Monday, Mar. 23, 1942
Occupied Press
There is always the chance that the Nazis will beat them to the deadline. If a Pole is caught editing, printing or even so much as possessing one of the newspapers, he is rushed to the executioner. Yet Poland's underground press, according to exiled Polish Government estimates, regularly publishes more than 100 newspapers, with a total hand-to-hand circulation of 3,000,000, or one-sixth of the population of Occupied Poland.
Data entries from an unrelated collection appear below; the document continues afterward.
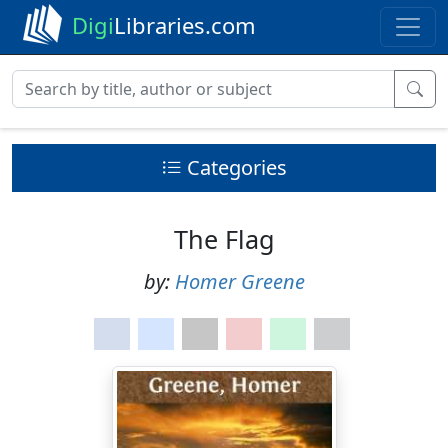
Digi
Libraries.com
Categories
The Flag
by:
Homer Greene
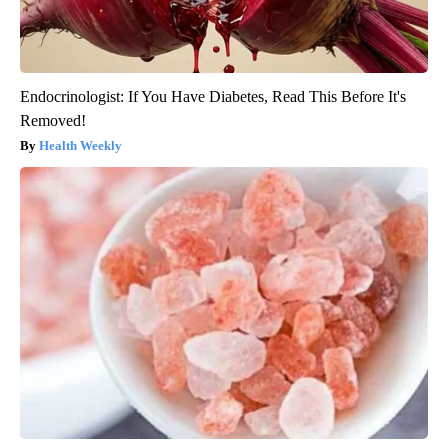
Endocrinologist: If You Have Diabetes, Read This Before It's
Removed!
Health Weekly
Most of the journals are weeklies. But at least one appears daily in two illustrated editions. Trained Polish newsmen have returned to their country by airplane and parachute from Russia or Britain. Aided by radio, the handicapped newspapers have given remarkable coverage. Within a week after a Winston Churchill review of the war and a London address by Polish Premier General Wladyslaw Sikorski, the Szaniec (Rampart) of Warsaw carried the full text of both speeches.
The dangers of underground journalism have been described in an issue of Glos Polski (Poland's Voice): "When knocking at the door brought no response, the Germans threw hand grenades through the windows, blasted the doors open and fired inside several times with their machine guns, killing two of our men and wounding two others, who later died in the hospital. A few days later the owner of the villa, Michael Kruk, his wife and two sons, aged 15 and 17, as well as all tenants of two neighboring houses, were arrested and subsequently shot. In all 83 persons lost their lives."